> >

Ada China di Antara Amerika Serikat dan Iran

Opini | 22 Januari 2020, 18:41 WIB
Ilustrasi Konflik Amerika VS Iran (Sumber: Kompas TV)

Oleh Trias Kuncahyono

Pembunuhan terhadap Komandan Pasukan al-Quds, Korp Garda Revolusi Republik  Iran, Jenderal Qassem Soleimani, memunculkan rentetan dampak.

Ketegangan antara Amerika Serikat, pembunuh Soleimani, dan Iran tidak berhenti dengan penembakan rudal oleh Iran terhadap pangkalan militer Amerika Serikat di Irak: pangkalan udara Ain al-Assad di Propinsi Anbar, Irak barat dan di Erbil, ibu kota semi-otonomi Kurdistan. Akan tetapi, melebar ke mana-mana.

Iran bertekad mengusir kehadiran kekuatan Amerika Serikat, tidak hanya di Irak (yang sudah disepakati oleh parlemen Irak, meskipun tidak mengikat) tetapi di seluruh kawasan Timur Tengah. Meskipun hal tersebut memang tidak mudah. Namun, tekad Iran tersebut menunjukkan bahwa ada dendam dan rasa kebencian yang sangat dalam dalam hati Iran terhadap Amerika Serikat.

Belakangan ini, bahkan, Iran juga menyatakan akan membuat perhitungan terhadap negara-negara Uni Eropa (Perancis, Inggris, dan Jerman) yang dianggap membebek saja terhadap kemauan Amerika Serikat.

Upaya Jerman, Prancis, dan Inggris untuk mempertahankan Perjanjian Nuklir Iran, setelah ditinggal oleh Amerika Serikat, hingga kini tidak membuahkan hasil.

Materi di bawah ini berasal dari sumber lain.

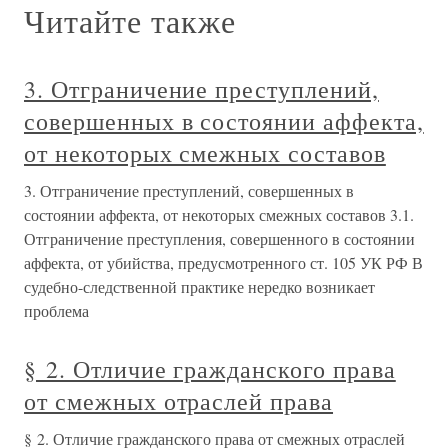
Читайте также
3. Отграничение преступлений,
совершенных в состоянии аффекта,
от некоторых смежных составов
3. Отграничение преступлений, совершенных в
состоянии аффекта, от некоторых смежных составов 3.1.
Отграничение преступления, совершенного в состоянии
аффекта, от убийства, предусмотренного ст. 105 УК РФ В
судебно-следственной практике нередко возникает
проблема
§ 2. Отличие гражданского права
от смежных отраслей права
§ 2. Отличие гражданского права от смежных отраслей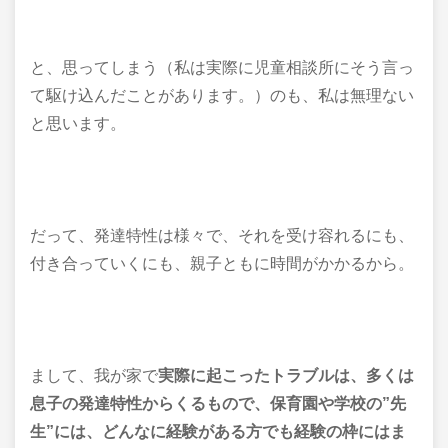
と、思ってしまう（私は実際に児童相談所にそう言っ
て駆け込んだことがあります。）のも、私は無理ない
と思います。
だって、発達特性は様々で、それを受け容れるにも、
付き合っていくにも、親子ともに時間がかかるから。
まして、我が家で
実際に起こったトラブルは、多くは
息子の発達特性からくるもので、保育園や学校の
”先
生”には、どんなに経験がある方でも経験の枠にはま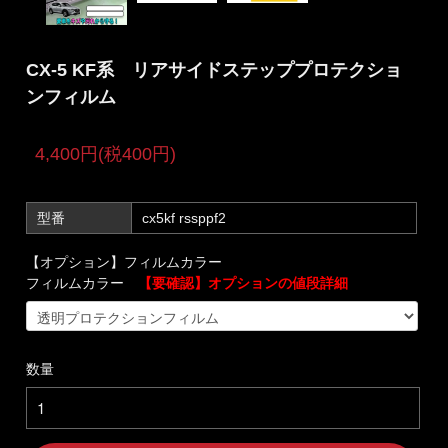
CX-5 KF系 リアサイドステッププロテクショ
ンフィルム
4,400円(税400円)
型番
cx5kf rssppf2
【オプション】フィルムカラー
フィルムカラー
【要確認】オプションの値段詳細
数量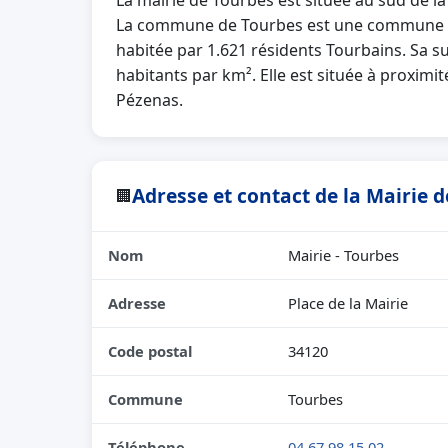
La mairie de Tourbes est située au sud de l
La commune de Tourbes est une commune la
habitée par 1.621 résidents Tourbains. Sa s
habitants par km². Elle est située à proximi
Pézenas.
Adresse et contact de la Mairie 
🏢
Nom
Mairie - Tourbes
Adresse
Place de la Mairie
Code postal
34120
Commune
Tourbes
Téléphone
04 67 98 15 02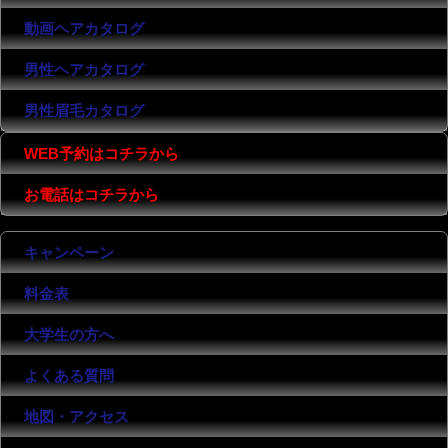
動画ヘアカタログ
男性ヘアカタログ
男性眉毛カタログ
WEB予約はコチラから
お電話はコチラから
キャンペーン
料金表
大学生の方へ
よくある質問
地図・アクセス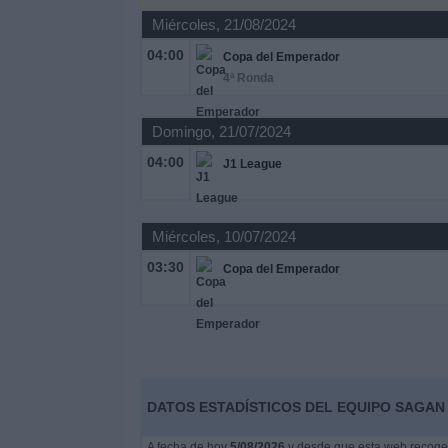
Deportes
Miércoles, 21/08/2024
04:00
Copa del Emperador
Noticias
4ª Ronda
Widget
Domingo, 21/07/2024
04:00
J1 League
Miércoles, 10/07/2024
03:30
Copa del Emperador
DATOS ESTADÍSTICOS DEL EQUIPO SAGAN
A fecha de hoy
5/08/2026
y desde que esta web recoge l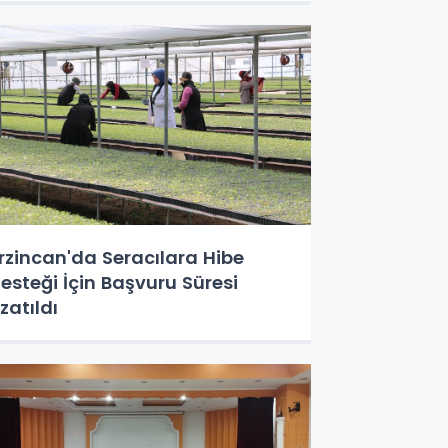
rzincan'da Seracılara Hibe
esteği İçin Başvuru Süresi
zatıldı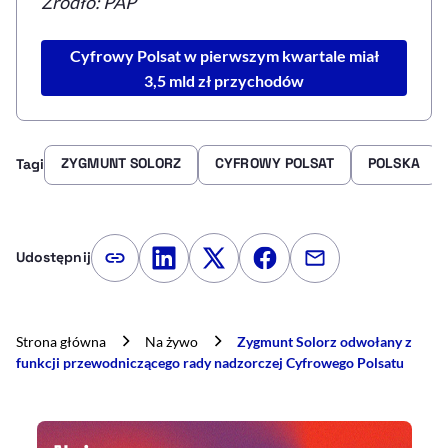
Źródło: PAP
Cyfrowy Polsat w pierwszym kwartale miał
3,5 mld zł przychodów
ZYGMUNT SOLORZ
CYFROWY POLSAT
POLSKA
Tagi
Udostępnij
Kopiuj link artykułu
Udostępnij na LinkedIn
Udostępnij na Twitterze
Udostępnij na Faceboo
Udostępnij przez
Strona główna
Na żywo
Zygmunt Solorz odwołany z
funkcji przewodniczącego rady nadzorczej Cyfrowego Polsatu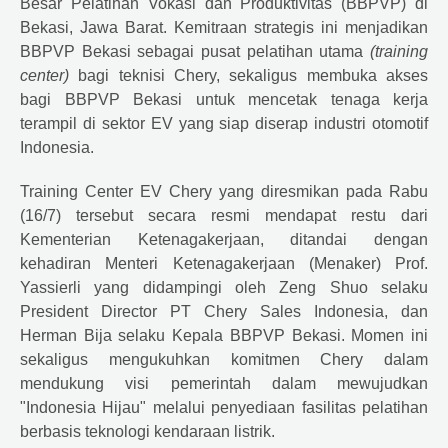
Besar Pelatihan Vokasi dan Produktivitas (BBPVP) di
Bekasi, Jawa Barat. Kemitraan strategis ini menjadikan
BBPVP Bekasi sebagai pusat pelatihan utama
(training
center)
bagi teknisi Chery, sekaligus membuka akses
bagi BBPVP Bekasi untuk mencetak tenaga kerja
terampil di sektor EV yang siap diserap industri otomotif
Indonesia.
Training Center EV Chery yang diresmikan pada Rabu
(16/7) tersebut secara resmi mendapat restu dari
Kementerian Ketenagakerjaan, ditandai dengan
kehadiran Menteri Ketenagakerjaan (Menaker) Prof.
Yassierli yang didampingi oleh Zeng Shuo selaku
President Director PT Chery Sales Indonesia, dan
Herman Bija selaku Kepala BBPVP Bekasi. Momen ini
sekaligus mengukuhkan komitmen Chery dalam
mendukung visi pemerintah dalam mewujudkan
"Indonesia Hijau" melalui penyediaan fasilitas pelatihan
berbasis teknologi kendaraan listrik.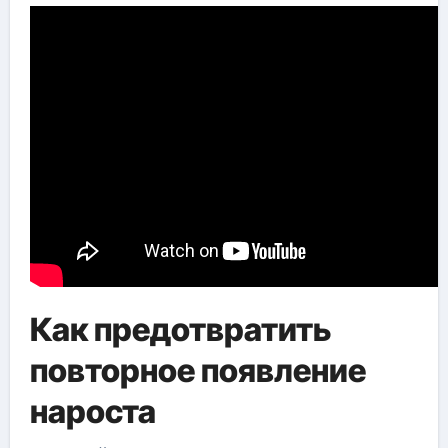
Как предотвратить
повторное появление
нароста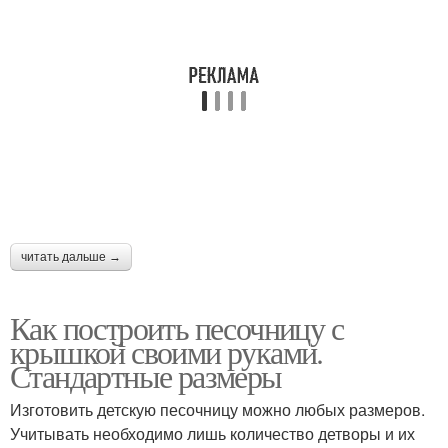
читать дальше →
Как построить песочницу с
крышкой своими руками.
Стандартные размеры
Изготовить детскую песочницу можно любых размеров.
Учитывать необходимо лишь количество детворы и их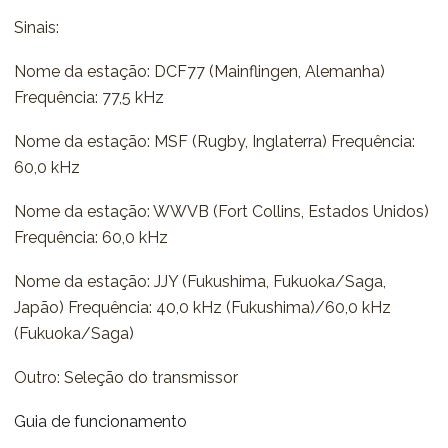
Sinais:
Nome da estação: DCF77 (Mainflingen, Alemanha)
Frequência: 77,5 kHz
Nome da estação: MSF (Rugby, Inglaterra) Frequência:
60,0 kHz
Nome da estação: WWVB (Fort Collins, Estados Unidos)
Frequência: 60,0 kHz
Nome da estação: JJY (Fukushima, Fukuoka/Saga,
Japão) Frequência: 40,0 kHz (Fukushima)/60,0 kHz
(Fukuoka/Saga)
Outro: Seleção do transmissor
Guia de funcionamento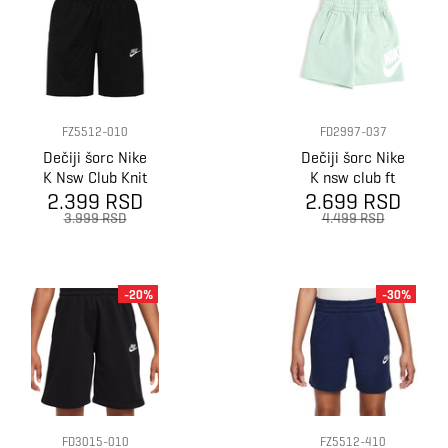
FZ5512-010
FD2997-037
Dečiji šorc Nike
Dečiji šorc Nike
K Nsw Club Knit
K nsw club ft
2.399 RSD
Short 6In Lbr
2.699 RSD
short hbr
3.999 RSD
4.499 RSD
-20%
-30%
FD3015-010
FZ5512-410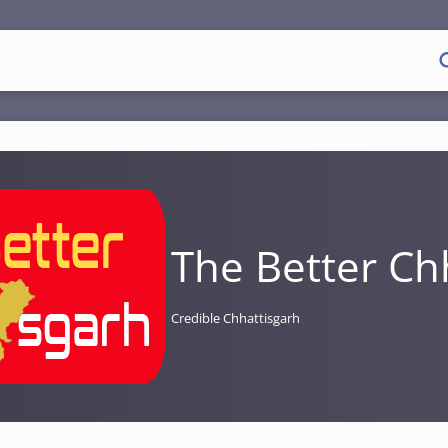
The Better Ch
Credible Chhattisgarh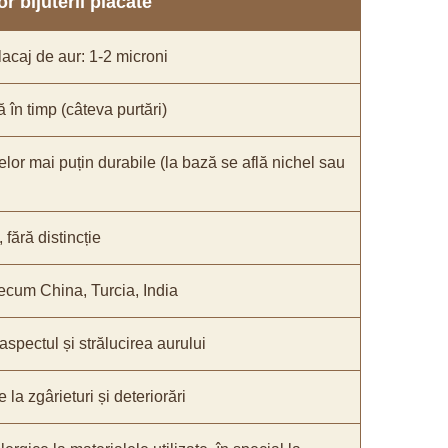
r bijuterii placate
acaj de aur: 1-2 microni
ă în timp (câteva purtări)
elor mai puțin durabile (la bază se află nichel sau
fără distincție
recum China, Turcia, India
 aspectul și strălucirea aurului
 la zgârieturi și deteriorări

Kebanyakan perusahaan Eropa tunduk kepada sanksi yang dijatuhkan Donald Trump terhadap Iran, karena khawatir akan mendapat kesulitan berbisnis di Amerika Serikat. Sekali pun pemerintah Jerman dan Prancis berulangkali menegaskan, perusahaan-perusahaan tetap bisa berinvestasi di Iran dan tidak perlu khawatir dengan sanksi Amerika Serikat. Tapi siapa yang bisa menjamin itu?

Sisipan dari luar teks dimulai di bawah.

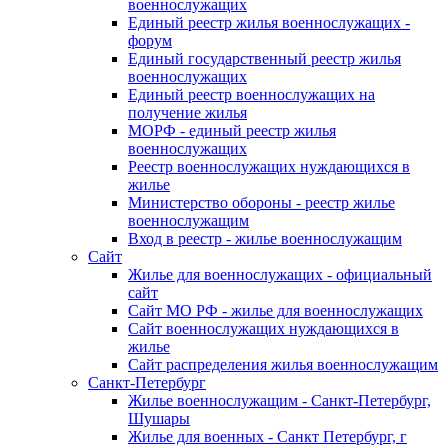
военнослужащих
Единый реестр жилья военнослужащих -
форум
Единый государственный реестр жилья
военнослужащих
Единый реестр военнослужащих на
получение жилья
МОРФ - единый реестр жилья
военнослужащих
Реестр военнослужащих нуждающихся в
жилье
Министерство обороны - реестр жилье
военнослужащим
Вход в реестр - жилье военнослужащим
Сайт
Жилье для военнослужащих - официальный
сайт
Сайт МО РФ - жилье для военнослужащих
Сайт военнослужащих нуждающихся в
жилье
Сайт распределения жилья военнослужащим
Санкт-Петербург
Жилье военнослужащим - Санкт-Петербург,
Шушары
Жилье для военных - Санкт Петербург, г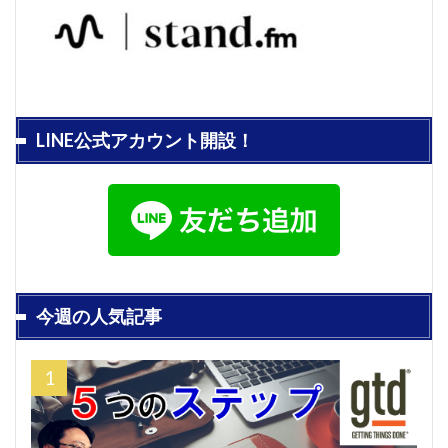
LINE公式アカウント開設！
今週の人気記事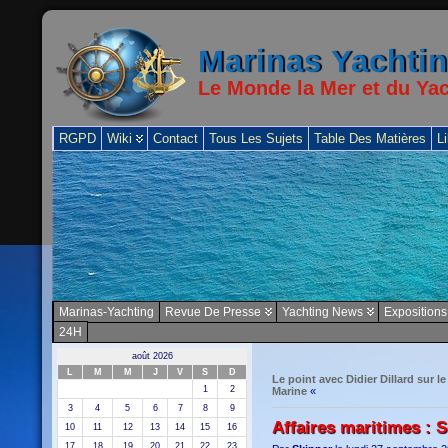
Marinas Yachti
Le Monde la Mer et du Ya
RGPD
Wiki
Contact
Tous Les Sujets
Table Des Matières
Li
Marinas-Yachting
Revue De Presse
Yachting News
Expositions
24H
août 2026
L
M
M
J
V
S
D
Le point avec Didier Dillard sur 
1
2
Marine
«
3
4
5
6
7
8
9
Affaires maritimes : 
10
11
12
13
14
15
16
17
18
19
20
21
22
23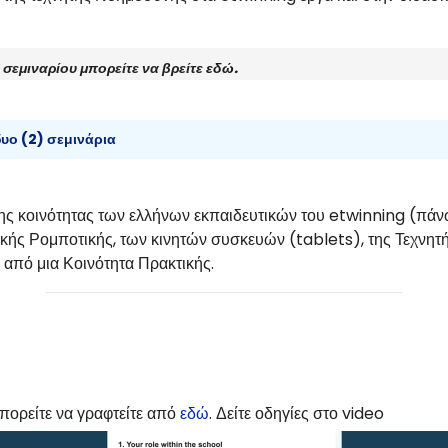
 σεμιναρίου μπορείτε να βρείτε
εδώ
.
δυο (2) σεμινάρια
ης κοινότητας των ελλήνων εκπαιδευτικών του etwinning (πάν
ικής Ρομποτικής, των κινητών συσκευών (tablets), της Τεχν
από μια Κοινότητα Πρακτικής.
πορείτε να γραφτείτε από
εδώ
. Δείτε οδηγίες στο video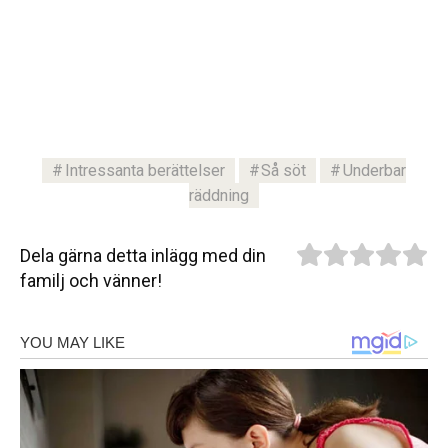
Intressanta berättelser
Så söt
Underbar
räddning
Dela gärna detta inlägg med din
familj och vänner!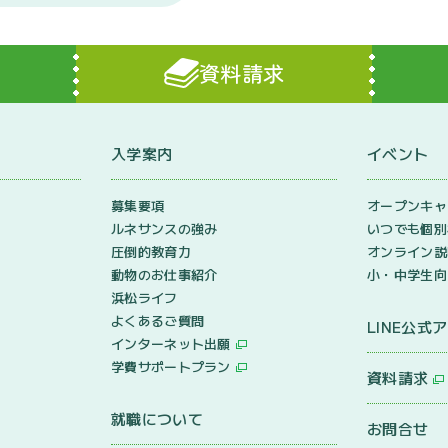
資料請求
入学案内
イベント
ン
募集要項
オープンキャ
ルネサンスの強み
いつでも個別
圧倒的教育力
オンライン説
動物のお仕事紹介
小・中学生向
浜松ライフ
よくあるご質問
LINE公式
インターネット出願
学費サポートプラン
資料請求
就職について
お問合せ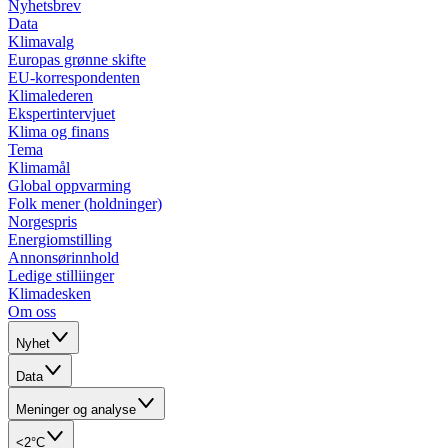
Nyhetsbrev
Data
Klimavalg
Europas grønne skifte
EU-korrespondenten
Klimalederen
Ekspertintervjuet
Klima og finans
Tema
Klimamål
Global oppvarming
Folk mener (holdninger)
Norgespris
Energiomstilling
Annonsørinnhold
Ledige stilliinger
Klimadesken
Om oss
Nyhet
Data
Meninger og analyse
<2°C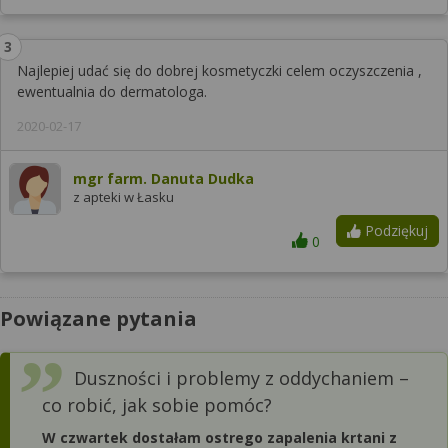
Najlepiej udać się do dobrej kosmetyczki celem oczyszczenia ,
ewentualnia do dermatologa.
2020-02-17
mgr farm. Danuta Dudka
z apteki w Łasku
Podziękuj
0
Powiązane pytania
Duszności i problemy z oddychaniem –
co robić, jak sobie pomóc?
W czwartek dostałam ostrego zapalenia krtani z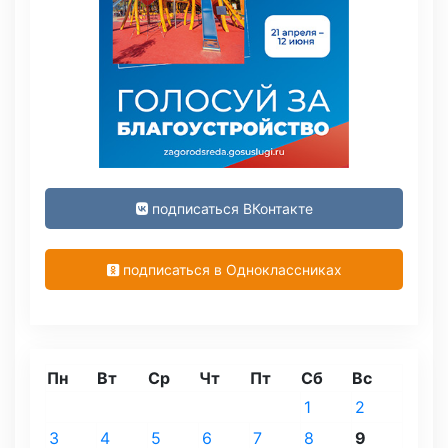
подписаться ВКонтакте
подписаться в Одноклассниках
Пн
Вт
Ср
Чт
Пт
Сб
Вс
1
2
3
4
5
6
7
8
9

Karena Iran tidak melihat keuntungan apa-apa dari prakarsa Eropa, Iran mulai menjauhkan diri dari Perjanjian Nuklir. Sekarang, setelah serangan Amerika Serikat terhadap Qassem Soleimani, Iran bahkan menyatakan sudah “tidak terikat lagi” dengan perjanjian yang dicapai dengan susah payah pada tahun 2015 itu.

Alhasil peta konflik di  Timur Tengah pun, kini menjadi semakin rumit: Ada konflik Amerika Serikat versus Iran; Arab Saudi dan monarki Sunni lainnya di kawasan Teluk; Israel dan Lebanon yang dipengaruhi Iran; dan, meningkatnya pengaruh Rusia di Suriah.

Selain itu, ditambah dengan usaha Turki untuk mempertegas pengaruh dan kehadirannya di kawasan.

Tetapi kekuatan luar yang tidak terlalu terlibat mungkin paling layak diperhatikan: China, dengan kepentingan ekonomi, diplomatik, dan strategis Timur Tengah yang terus berkembang. Memang, China tidak terluput dari eskalasi ketegangan di kawasan itu. Akan tetapi, China dapat muncul sebagai penerima manfaat jangka panjang utama.

Naga Waspada

Studi yang dilakukan oleh RAND Corporation (Andrew Scobell dan Alireza Nader, 2016) menunjukkan bahwa China semakin aktif di Timur Tengah. Apalagi setelah Amerika Serikat di bawah Donald Trump menyatakan mulai menurunkan komitmennya terhadap kawasan itu, kecuali terhadap Israel. 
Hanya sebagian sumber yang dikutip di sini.